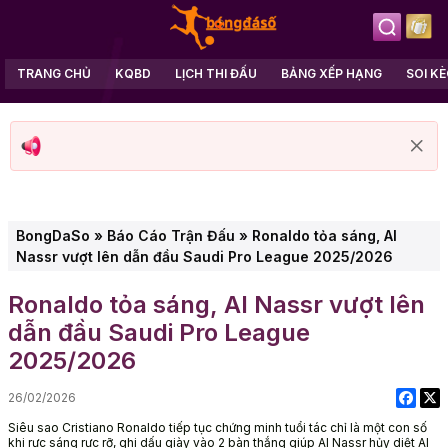
TRANG CHỦ
KQBD
LỊCH THI ĐẤU
BẢNG XẾP HẠNG
SOI K
BongDaSo
»
Báo Cáo Trận Đấu
»
Ronaldo tỏa sáng, Al
Nassr vượt lên dẫn đầu Saudi Pro League 2025/2026
Ronaldo tỏa sáng, Al Nassr vượt lên
dẫn đầu Saudi Pro League
2025/2026
26/02/2026
Siêu sao Cristiano Ronaldo tiếp tục chứng minh tuổi tác chỉ là một con số
khi rực sáng rực rỡ, ghi dấu giày vào 2 bàn thắng giúp Al Nassr hủy diệt Al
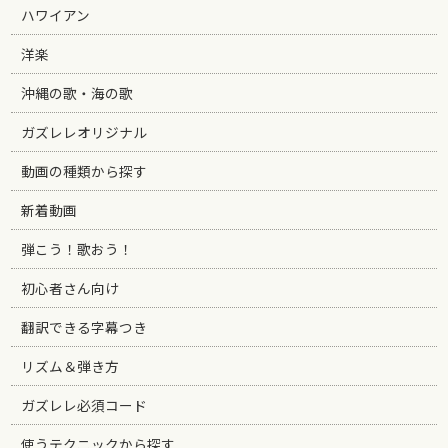
ハワイアン
洋楽
沖縄の歌・海の歌
ガズレレオリジナル
動画の種類から探す
新着動画
弾こう！歌おう！
初心者さん向け
翻訳できる字幕つき
リズム＆弾き方
ガズレレ必須コード
使うテクニックから探す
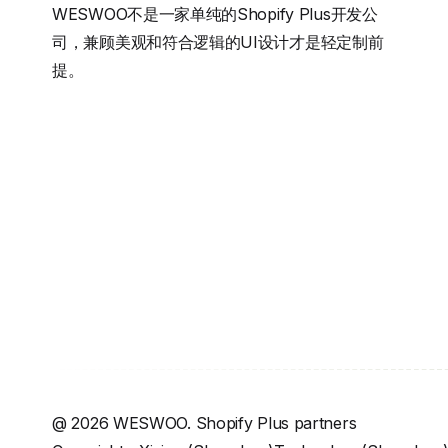
WESWOO不是一家单纯的Shopify Plus开发公
司，兼顾美观和符合逻辑的UI设计才是轻定制前
提。
@
2026
WESWOO. Shopify Plus partners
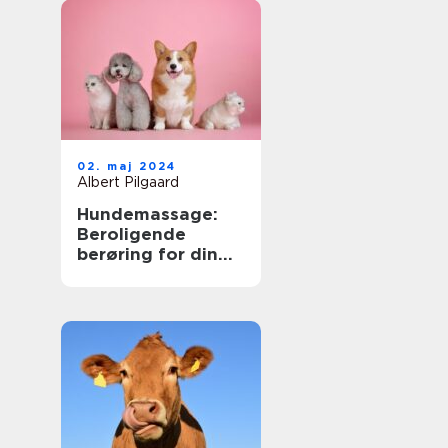
er
02. maj 2024
Albert Pilgaard
Hundemassage:
Beroligende
berøring for din
bedste ven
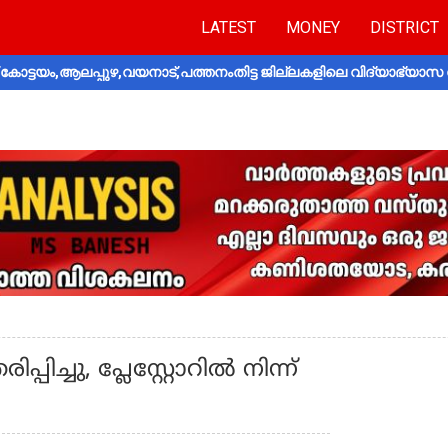
LATEST
MONEY
DISTRICT
ോട്ടയം,ആലപ്പുഴ,വയനാട്,പത്തനംതിട്ട ജില്ലകളിലെ വിദ്യാഭ്യാസ 
ിച്ചു, പ്ലേസ്റ്റോറില്‍ നിന്ന്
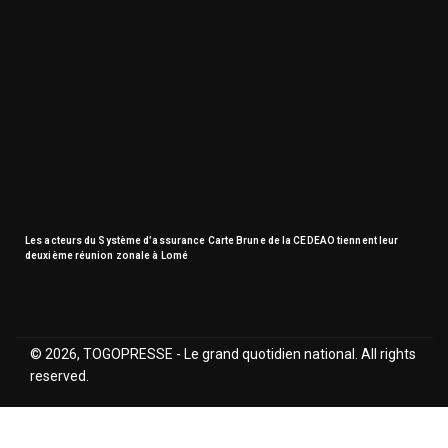
Les acteurs du Système d’assurance Carte Brune de la CEDEAO tiennent leur
deuxième réunion zonale à Lomé
© 2026, TOGOPRESSE - Le grand quotidien national. All rights
reserved.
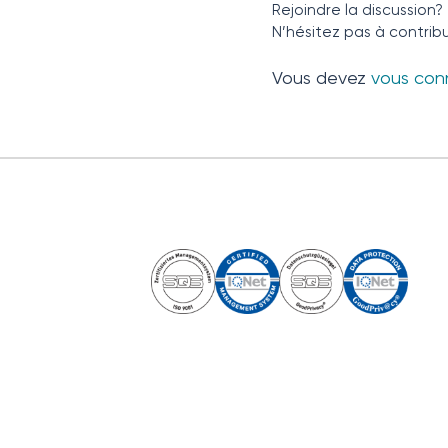
Rejoindre la discussion?
N’hésitez pas à contribu
Vous devez
vous con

==================================================

Your instructions: Among the lines above, which ones hold the string "League"? Show them.

Result of this task:
Nassr vượt lên dẫn đầu Saudi Pro League 2025/2026
dẫn đầu Saudi Pro League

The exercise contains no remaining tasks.